Jean publishes a blog called the Enterprise Corner. It features articles on entrepreneurship, local industry trends, manufacturing news and periodic ‘toolbox’ articles showcasing assistance, incentives and other resources for local businesses.
I had the opportunity to visit with Pete Morton recently about quality management. He is the plant and quality manager at Macroplastics in Union Gap. Pete is our community's go to expert on ISO certification and quality management. He is an ISO auditor and has over 30 years of quality management experience under his belt.
JB: What is ISO 9001?
Pete: ISO 9001 is an international standard for quality management systems. It provides a road map to an effective quality management system. It also provides for 3rd party certification of a company’s quality management system. It has specific criteria that must be addressed in a company’s quality management system to be certified.
JB: Why get certified?
Pete: Companies do not need to certify, they choose too. The standard is written to be imposed by a customer on their suppliers. Your suppliers may require that you become ISO 9001 certified. In most cases, a company decides to pursue certification because they see a marketing value in it, or the need to be certified to compete. Effectively implementing the standard will improve the effectiveness of your quality management system. Specifically it will help you ensure you meet customer requirements and improve customer satisfaction.
JB: What’s involved with the certification process?
Pete: First, a company must implement the ISO 9001 guidance. The current 2008 version involves developing a quality manual; implementing work instructions, procedures and other documents to control your processes; implementing continuous improvement programs, an internal quality audit program, customer complaint handling, and corrective and preventive action programs.
Once the elements of ISO 9001 are implemented, and the system is effectively working, the company will contract with a Registrar. This is a company that is certified to provide 3rd party appraisals of the quality management system effectiveness. They audit the quality management system to determine if the criteria of ISO 9001 are implemented and effective. They will then certify that the company quality management system meets the requirements of ISO 9001. Typically a surveillance audit is performed annually, with a complete re-certification required every 3 years.
JB: What are the benefits of being certified
Pete: The primary benefit of being certified is the implementation of an effective quality management system. This will help the company control it’s processes, ensure that customer requirements are met, and provide for customer satisfaction and continuous improvement.
The more practical benefits is having the ISO 9001 certificate as a marketing tool. ISO 9001 certification is used by many customers to establish that a supplier of goods or services has effective control over their processes and can meet customer requirements. In many industries, ISO 9001 is needed to compete even if it is not specified as a contractual requirement. In many cases, ISO 9001 certification is used as a primary basis for approving a supplier.
JB: How long does it take? What costs are involved?
Pete: The time to implement ISO 9001 and become certified varies greatly, depending on the existing control and documentation of a company’s processes, the resources allocated and the scope of the company’s activities. I have obtained ISO 9001 certification for several companies in 6 months or less. Some companies will spend 2 years on the effort. The major initial effort is the documentation of processes (sales communications, order entry and approval, quality planning, manufacturing processes, internal audits, training, material control, storage and shipment requirements, customer feedback, continuous improvement, and document control). You need to have your documents implemented for a period of time to allow internal audits to check their effectiveness. Then you get your Registrar in for the audits. Most registrars require a pre-audit to assess your readiness for certification and to identify areas you need to work on. Then the certification audit. The length of time for this audit depends on the scope of your activities and the number of employees you have working at each facility. The certification audit can be 2 days, for a small single facility company (10 – 30 employees) to much longer. Macro Plastics has 3 manufacturing facilities and about 100 employees. Our certification audit takes a total of 6 days. Annual surveillance audits take 3 days. For a small business, single facility with less than 30 employees, I would expect 6 months (if you have some internal expertise in ISO 9001) to a year would do it. Many small companies will use a consultant to organize the efforts. Typically this would take a little longer and be much more expensive.
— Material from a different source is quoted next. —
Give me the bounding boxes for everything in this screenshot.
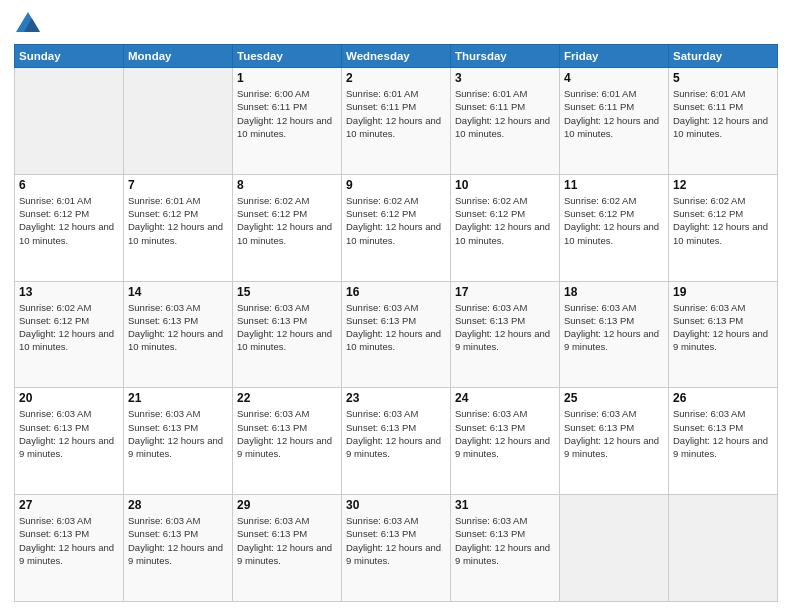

Cost also vary greatly. Using a consultant will significantly increase the costs ($10-15K or more). If you do it internally, there is a significant amount of work and labor costs to document your processes, implement internal audits, etc.) You may also need to add resources to meet the requirements. The cost of the registrars audits will vary on the scope of activities, facilities involved, and employment level. The initial audits for a small, single facility company would typically be on the order of $5K, with the annual surveillances about $3K.